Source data
☆ ☆ ☆ ☆ ☆

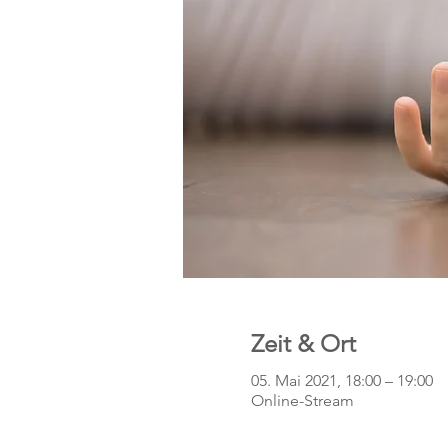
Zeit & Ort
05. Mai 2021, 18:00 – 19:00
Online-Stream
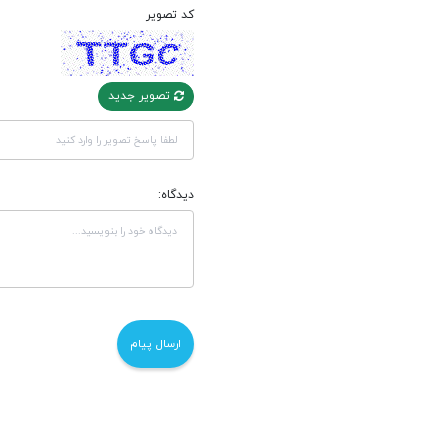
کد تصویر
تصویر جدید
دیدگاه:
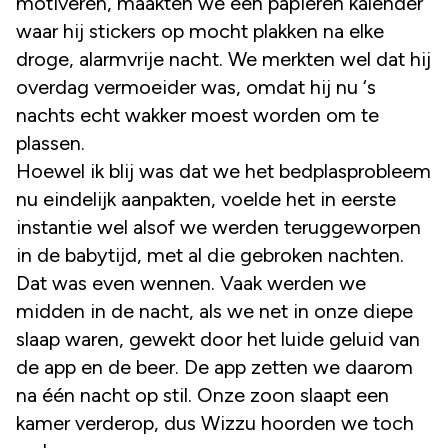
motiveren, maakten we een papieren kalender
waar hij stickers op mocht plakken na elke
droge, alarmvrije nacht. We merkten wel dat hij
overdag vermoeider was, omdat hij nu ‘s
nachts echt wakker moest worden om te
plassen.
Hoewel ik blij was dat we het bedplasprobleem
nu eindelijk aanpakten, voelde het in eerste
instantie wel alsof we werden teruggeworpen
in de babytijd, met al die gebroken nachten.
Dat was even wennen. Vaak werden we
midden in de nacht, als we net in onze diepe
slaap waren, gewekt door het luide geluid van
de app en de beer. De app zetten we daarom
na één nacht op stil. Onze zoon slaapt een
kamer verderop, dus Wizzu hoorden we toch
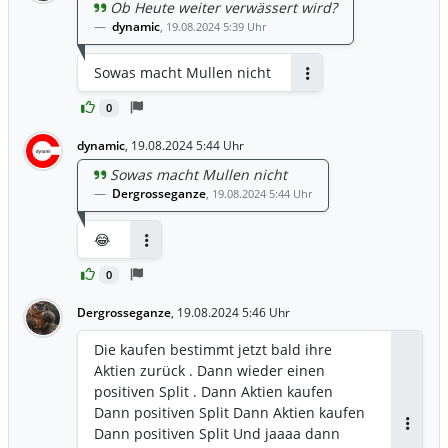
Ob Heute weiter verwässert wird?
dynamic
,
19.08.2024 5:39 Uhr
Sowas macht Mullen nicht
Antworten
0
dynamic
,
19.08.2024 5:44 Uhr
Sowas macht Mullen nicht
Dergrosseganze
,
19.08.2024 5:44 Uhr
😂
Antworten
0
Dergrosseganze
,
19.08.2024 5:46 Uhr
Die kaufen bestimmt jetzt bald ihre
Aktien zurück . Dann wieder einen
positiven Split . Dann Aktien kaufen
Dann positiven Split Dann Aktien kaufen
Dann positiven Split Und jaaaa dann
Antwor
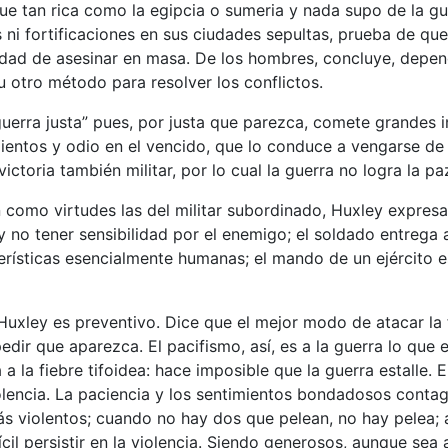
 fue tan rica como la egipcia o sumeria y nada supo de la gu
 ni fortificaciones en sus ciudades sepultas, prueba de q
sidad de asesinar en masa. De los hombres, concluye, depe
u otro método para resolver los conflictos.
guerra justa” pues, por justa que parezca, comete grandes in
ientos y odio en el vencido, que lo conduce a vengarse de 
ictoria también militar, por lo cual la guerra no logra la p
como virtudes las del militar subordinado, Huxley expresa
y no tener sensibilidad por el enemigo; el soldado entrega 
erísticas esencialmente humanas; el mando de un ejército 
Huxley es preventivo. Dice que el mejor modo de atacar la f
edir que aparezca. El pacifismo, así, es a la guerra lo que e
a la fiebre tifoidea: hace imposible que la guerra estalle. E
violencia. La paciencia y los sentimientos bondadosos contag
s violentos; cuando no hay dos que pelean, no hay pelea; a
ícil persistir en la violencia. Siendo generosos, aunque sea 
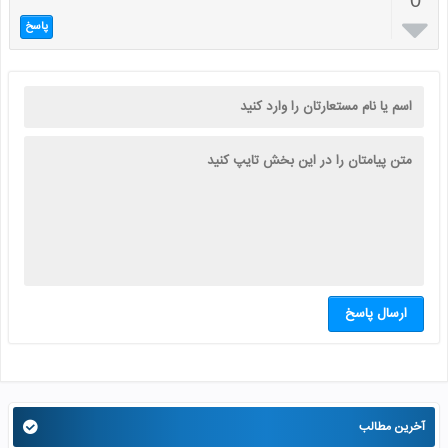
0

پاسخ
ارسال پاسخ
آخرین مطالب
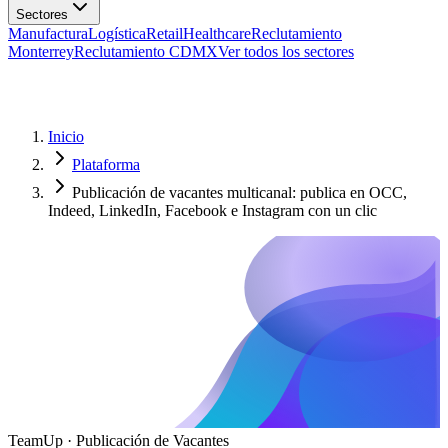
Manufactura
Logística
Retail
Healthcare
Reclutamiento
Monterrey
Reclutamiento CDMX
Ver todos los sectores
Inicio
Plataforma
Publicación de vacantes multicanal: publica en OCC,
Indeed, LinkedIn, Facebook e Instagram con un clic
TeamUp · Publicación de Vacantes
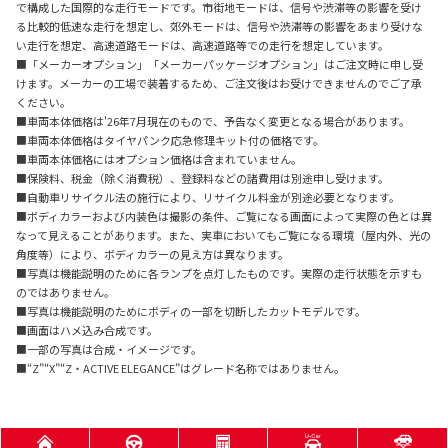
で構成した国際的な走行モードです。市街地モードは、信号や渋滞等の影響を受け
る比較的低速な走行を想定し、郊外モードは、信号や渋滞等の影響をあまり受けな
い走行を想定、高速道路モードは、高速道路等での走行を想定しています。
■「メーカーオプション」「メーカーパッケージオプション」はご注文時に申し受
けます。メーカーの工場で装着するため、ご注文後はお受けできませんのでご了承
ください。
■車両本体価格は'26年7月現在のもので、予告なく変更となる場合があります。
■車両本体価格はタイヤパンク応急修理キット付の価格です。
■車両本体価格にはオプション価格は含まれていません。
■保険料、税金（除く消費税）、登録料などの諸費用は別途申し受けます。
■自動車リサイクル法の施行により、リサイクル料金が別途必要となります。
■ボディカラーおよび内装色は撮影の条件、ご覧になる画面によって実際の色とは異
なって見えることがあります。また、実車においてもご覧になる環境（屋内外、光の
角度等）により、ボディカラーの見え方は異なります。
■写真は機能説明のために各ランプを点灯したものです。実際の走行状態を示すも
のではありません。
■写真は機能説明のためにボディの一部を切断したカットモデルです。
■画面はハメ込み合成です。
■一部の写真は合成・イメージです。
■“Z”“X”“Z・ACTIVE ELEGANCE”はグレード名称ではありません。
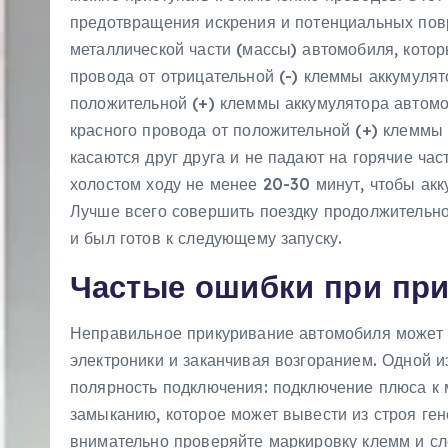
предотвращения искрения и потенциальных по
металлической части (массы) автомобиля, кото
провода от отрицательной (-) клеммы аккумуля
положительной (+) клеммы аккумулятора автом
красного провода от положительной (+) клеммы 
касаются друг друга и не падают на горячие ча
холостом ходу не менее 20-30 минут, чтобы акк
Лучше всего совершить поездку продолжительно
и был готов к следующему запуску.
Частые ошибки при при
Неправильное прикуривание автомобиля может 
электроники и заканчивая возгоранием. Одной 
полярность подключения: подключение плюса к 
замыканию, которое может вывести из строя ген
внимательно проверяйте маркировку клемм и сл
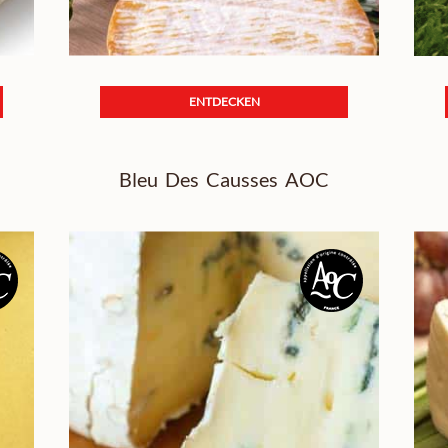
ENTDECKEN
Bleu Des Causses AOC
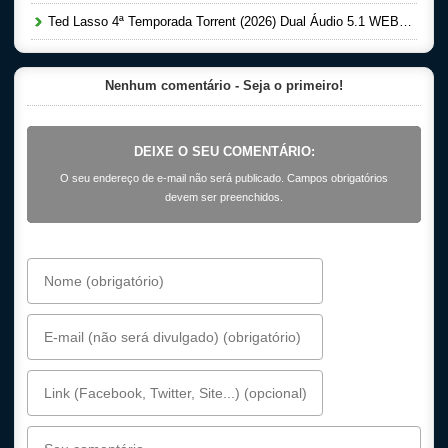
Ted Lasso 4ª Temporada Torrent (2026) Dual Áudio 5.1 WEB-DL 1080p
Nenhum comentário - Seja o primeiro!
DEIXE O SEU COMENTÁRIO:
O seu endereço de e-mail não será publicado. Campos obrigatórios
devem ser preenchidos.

☆ ☆ ☆ ☆ ☆

■ What you have to do
Line for line, output the entries above from the line with "a la fiebre" to the line with "Manufactura", both included, and nothing more. Skip pictures.

■ Solution to this exercise
a la fiebre tifoidea: hace imposible que la guerra estalle. E
violencia. La paciencia y los sentimientos bondadosos contag
s violentos; cuando no hay dos que pelean, no hay pelea; a
ícil persistir en la violencia. Siendo generosos, aunque sea 
0

پاسخ
ارسال پاسخ
آخرین مطالب
Manufactura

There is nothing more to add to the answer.